In a tale of two halves, Austin FC saw a deja vu moment in a road match against the Vancouver Whitecaps as they failed to curb a two-goal comeback from the home team as they lost 2-1 Saturday night.
With the goal, Austin begins a two-match losing streak after their first match abroad while Vancouver reached a ten-match undefeated streak.
Despite the scoreboard, it was Austin who held the advantage over the home team in the first half as triple threat Designated Players Sebastian Driussi, Tomas Pochettino and Cecilio Dominguez work together to get the first goal.
Pochettino passed the ball to himself to move up the pitch, sending the ball to Dominguez before Driussi connected with a deliberate bouncing header for his second goal with the team to finish the first half.
But Austin handed the reins to Vancouver in the second half of play. After a series of errors from Austin FC defenders, Vancouver'sDéiber Caicedo and Érik Godoy score on a header and deflection to win the match. The goals came despite efforts from Austin FC keeper Brad Stuver, who tallied six saves in the match.

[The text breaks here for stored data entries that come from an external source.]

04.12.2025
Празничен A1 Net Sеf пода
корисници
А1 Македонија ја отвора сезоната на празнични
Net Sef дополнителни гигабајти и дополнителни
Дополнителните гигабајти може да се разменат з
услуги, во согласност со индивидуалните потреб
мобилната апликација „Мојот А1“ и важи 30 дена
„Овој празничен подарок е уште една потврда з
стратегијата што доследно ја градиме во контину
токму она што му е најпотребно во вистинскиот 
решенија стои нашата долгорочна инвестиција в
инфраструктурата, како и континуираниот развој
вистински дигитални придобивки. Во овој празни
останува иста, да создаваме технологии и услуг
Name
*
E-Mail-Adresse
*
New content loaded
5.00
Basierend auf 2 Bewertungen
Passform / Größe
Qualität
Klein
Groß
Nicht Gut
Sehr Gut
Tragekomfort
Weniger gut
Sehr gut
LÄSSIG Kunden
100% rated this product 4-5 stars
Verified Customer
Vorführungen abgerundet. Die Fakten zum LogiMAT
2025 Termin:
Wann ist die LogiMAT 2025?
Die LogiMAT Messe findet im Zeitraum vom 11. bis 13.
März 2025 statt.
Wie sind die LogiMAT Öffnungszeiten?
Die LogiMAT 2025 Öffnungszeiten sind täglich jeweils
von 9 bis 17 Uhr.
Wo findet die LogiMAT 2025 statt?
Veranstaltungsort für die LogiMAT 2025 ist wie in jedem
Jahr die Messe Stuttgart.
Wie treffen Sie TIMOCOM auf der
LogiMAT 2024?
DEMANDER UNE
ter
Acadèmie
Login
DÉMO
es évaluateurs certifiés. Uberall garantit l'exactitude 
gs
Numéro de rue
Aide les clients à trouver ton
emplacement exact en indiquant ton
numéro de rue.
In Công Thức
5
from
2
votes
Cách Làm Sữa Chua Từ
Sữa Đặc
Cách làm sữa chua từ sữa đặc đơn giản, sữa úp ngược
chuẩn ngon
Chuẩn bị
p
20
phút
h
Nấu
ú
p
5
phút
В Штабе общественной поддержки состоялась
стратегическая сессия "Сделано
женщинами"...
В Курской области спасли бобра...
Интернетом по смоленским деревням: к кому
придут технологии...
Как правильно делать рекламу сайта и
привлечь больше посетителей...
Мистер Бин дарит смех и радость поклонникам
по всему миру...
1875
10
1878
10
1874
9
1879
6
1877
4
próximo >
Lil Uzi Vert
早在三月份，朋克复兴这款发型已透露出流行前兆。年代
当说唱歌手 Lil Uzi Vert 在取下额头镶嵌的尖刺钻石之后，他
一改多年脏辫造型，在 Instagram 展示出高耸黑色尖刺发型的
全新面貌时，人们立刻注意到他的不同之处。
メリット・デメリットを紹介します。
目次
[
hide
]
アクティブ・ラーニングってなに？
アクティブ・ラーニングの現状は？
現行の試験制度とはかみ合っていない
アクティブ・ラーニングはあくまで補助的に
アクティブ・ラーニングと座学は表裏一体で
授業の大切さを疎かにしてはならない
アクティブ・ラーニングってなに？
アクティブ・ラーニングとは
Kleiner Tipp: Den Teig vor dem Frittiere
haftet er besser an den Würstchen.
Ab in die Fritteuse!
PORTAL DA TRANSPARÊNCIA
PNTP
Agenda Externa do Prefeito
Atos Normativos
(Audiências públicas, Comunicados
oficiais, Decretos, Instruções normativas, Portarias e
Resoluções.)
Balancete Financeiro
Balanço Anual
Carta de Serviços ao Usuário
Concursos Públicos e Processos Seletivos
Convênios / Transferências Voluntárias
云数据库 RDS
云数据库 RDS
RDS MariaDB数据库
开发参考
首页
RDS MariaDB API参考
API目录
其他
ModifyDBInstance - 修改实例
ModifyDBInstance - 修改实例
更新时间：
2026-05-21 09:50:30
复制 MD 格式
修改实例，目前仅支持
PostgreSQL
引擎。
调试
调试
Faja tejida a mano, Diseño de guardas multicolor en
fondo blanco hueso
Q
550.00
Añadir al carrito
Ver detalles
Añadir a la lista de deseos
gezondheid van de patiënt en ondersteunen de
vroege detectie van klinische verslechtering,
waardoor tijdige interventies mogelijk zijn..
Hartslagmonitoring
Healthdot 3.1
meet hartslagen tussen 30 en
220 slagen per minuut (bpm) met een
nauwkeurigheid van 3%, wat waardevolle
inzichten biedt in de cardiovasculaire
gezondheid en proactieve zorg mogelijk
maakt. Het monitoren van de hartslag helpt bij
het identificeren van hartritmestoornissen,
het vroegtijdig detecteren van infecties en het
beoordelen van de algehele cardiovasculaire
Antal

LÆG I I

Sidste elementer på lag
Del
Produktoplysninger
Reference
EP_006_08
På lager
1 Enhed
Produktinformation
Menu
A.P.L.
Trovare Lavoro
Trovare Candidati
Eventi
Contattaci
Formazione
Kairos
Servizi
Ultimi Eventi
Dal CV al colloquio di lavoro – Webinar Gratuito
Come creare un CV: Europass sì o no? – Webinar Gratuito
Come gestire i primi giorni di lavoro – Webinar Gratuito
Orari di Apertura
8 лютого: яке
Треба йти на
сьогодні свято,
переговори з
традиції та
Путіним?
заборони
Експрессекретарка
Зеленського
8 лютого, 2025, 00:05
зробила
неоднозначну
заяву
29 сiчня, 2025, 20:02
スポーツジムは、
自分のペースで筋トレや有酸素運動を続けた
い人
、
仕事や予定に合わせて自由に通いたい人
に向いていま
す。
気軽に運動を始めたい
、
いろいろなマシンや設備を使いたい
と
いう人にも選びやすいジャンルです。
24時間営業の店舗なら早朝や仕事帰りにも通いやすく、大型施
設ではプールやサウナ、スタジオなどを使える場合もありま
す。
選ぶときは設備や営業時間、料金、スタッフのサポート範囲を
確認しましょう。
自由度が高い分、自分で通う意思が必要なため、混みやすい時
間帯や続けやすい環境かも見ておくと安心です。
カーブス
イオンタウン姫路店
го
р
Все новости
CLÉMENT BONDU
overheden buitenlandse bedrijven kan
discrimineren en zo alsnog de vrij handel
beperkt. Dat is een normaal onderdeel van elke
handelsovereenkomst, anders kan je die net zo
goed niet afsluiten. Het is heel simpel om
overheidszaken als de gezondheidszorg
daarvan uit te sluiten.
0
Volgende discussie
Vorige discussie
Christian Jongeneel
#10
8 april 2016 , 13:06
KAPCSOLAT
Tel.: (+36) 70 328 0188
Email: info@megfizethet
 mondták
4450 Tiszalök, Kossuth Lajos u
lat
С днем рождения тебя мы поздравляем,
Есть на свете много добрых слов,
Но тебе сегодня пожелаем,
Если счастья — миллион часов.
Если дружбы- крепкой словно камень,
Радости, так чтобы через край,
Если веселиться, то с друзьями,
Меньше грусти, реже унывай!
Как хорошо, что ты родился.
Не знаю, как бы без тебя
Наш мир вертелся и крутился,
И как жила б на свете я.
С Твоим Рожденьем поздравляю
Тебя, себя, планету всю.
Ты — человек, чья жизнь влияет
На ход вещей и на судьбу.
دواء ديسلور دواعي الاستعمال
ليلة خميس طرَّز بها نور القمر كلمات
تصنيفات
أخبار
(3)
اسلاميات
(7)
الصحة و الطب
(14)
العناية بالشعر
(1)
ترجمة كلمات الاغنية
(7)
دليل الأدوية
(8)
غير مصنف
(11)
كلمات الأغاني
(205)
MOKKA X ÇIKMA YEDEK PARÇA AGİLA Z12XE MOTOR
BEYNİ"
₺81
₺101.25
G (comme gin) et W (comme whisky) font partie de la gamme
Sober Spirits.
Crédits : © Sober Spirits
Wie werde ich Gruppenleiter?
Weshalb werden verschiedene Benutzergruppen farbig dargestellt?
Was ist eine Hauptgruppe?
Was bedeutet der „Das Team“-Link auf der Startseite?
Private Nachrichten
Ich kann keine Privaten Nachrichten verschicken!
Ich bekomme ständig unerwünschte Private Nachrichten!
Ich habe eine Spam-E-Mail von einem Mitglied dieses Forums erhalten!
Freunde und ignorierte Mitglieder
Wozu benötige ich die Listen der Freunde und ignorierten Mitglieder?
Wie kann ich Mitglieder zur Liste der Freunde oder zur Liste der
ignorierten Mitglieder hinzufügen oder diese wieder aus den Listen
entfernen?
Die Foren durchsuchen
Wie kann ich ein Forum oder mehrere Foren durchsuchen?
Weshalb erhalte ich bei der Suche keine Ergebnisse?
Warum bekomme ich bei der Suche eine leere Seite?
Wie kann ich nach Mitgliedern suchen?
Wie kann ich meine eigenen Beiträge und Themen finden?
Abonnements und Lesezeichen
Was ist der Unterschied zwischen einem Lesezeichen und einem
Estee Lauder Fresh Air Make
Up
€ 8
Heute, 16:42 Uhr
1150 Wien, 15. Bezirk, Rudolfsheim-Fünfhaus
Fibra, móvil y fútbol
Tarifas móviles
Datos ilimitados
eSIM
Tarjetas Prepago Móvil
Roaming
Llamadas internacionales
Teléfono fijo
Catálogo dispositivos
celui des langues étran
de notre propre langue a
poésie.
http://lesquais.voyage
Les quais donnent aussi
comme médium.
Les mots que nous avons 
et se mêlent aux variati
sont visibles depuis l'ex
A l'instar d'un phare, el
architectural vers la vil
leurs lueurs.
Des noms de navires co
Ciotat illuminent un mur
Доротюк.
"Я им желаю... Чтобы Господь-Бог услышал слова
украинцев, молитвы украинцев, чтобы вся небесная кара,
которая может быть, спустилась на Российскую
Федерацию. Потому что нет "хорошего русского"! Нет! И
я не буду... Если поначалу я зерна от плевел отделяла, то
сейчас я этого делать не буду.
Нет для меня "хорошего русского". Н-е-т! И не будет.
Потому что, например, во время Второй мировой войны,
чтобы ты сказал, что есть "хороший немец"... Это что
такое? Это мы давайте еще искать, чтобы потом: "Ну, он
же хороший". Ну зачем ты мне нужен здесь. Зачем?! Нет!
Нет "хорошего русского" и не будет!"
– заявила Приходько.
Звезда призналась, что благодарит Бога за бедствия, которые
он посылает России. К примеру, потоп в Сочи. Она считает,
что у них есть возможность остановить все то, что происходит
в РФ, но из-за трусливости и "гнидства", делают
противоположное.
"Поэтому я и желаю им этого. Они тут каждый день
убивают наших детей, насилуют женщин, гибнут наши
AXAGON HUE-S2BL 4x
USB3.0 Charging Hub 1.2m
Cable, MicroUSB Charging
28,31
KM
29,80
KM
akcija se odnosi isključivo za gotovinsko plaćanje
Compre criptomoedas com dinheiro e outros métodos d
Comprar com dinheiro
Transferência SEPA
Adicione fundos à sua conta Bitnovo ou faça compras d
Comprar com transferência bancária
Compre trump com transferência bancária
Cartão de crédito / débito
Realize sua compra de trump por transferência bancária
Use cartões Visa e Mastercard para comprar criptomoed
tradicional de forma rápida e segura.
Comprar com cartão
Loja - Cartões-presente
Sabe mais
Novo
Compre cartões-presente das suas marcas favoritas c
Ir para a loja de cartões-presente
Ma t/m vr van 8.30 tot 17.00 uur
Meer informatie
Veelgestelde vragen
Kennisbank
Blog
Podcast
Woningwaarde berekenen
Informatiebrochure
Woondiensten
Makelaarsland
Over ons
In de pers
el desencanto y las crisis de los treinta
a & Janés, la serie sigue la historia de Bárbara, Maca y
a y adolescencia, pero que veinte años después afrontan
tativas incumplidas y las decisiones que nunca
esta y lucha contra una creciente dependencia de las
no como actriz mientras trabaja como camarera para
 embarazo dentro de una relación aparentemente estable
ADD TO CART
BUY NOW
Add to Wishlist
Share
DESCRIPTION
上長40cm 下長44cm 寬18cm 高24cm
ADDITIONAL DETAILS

Still at the bottom of their conference, Austin will look to capitalize on a "battle for the basement" match as they face off against rivals Houston Dynamo in Houston on Saturday, September 11.
Here were the biggest plays of the match:
83' Vancouver tallies a 2-1 lead
A series of errors, including a slow reaction from Jhohan Romana, leads the Whitecaps to a 2-1 late-match lead after Brad Stuver blocks a shot but is unable to block a deflection scored by the Whitecaps' Déiber Caicedo. Looks like it could be a tale of two halves as the scoresheet once again resembles the outcome from their last match against Vancouver.
70' Vancouver ties it up
Just as Austin seemed to be regaining balance in the match, Vancouver's Érik Godoy sends a header into goal to tie the match 1-1.
In response, Austin newcomer Moussa Djitte and Jared Stroud come in for Dominguez and Driussi to bring some fresh legs onto the pitch.
62' Stuver keeps Vancouver at bay
Just after keeping Vancouver's first good shot out of goal, Stuver blocks not one, but two shots in a row from separate sides of the net as he wins a one-on-one standoff with the Whitecaps' Brian White. Stuver is back in top form after a shakier performance against FC Dallas.
59' Austin makes their first sub
As the Vancouver Whitecaps begin to take their signature second-half control, Austin FC makes their first move towards a defensively-minded lineup as center back Jhohan Romana goes in for forward Jon Gallagher.
A minute later, Brad Stuver just chips a shot by Vancouver's Florian Jungwirth over the net as the Whitecaps tally their first shot on goal of the match. Vancouver has the upper hand as they attempt to repeat their 2-1 win over Austin in August.
45+' Austin FC scores!
With one goal and three assists, Sebastian Driussi's already racked up stats with new team Austin FC, and he just added new fuel to the fire as he scored his second goal for the team in the final minutes of the first half.
The goal was a tale of three DPs as Designated Player Tomas Pochettino passed the ball to himself to move up the pitch, sending it to Cecilio Dominguez before Driussi connected with a deliberate bouncing header into goal.
Austin FC finished the half with a 1-0 lead in a half that saw no shots on goal from home team Vancouver.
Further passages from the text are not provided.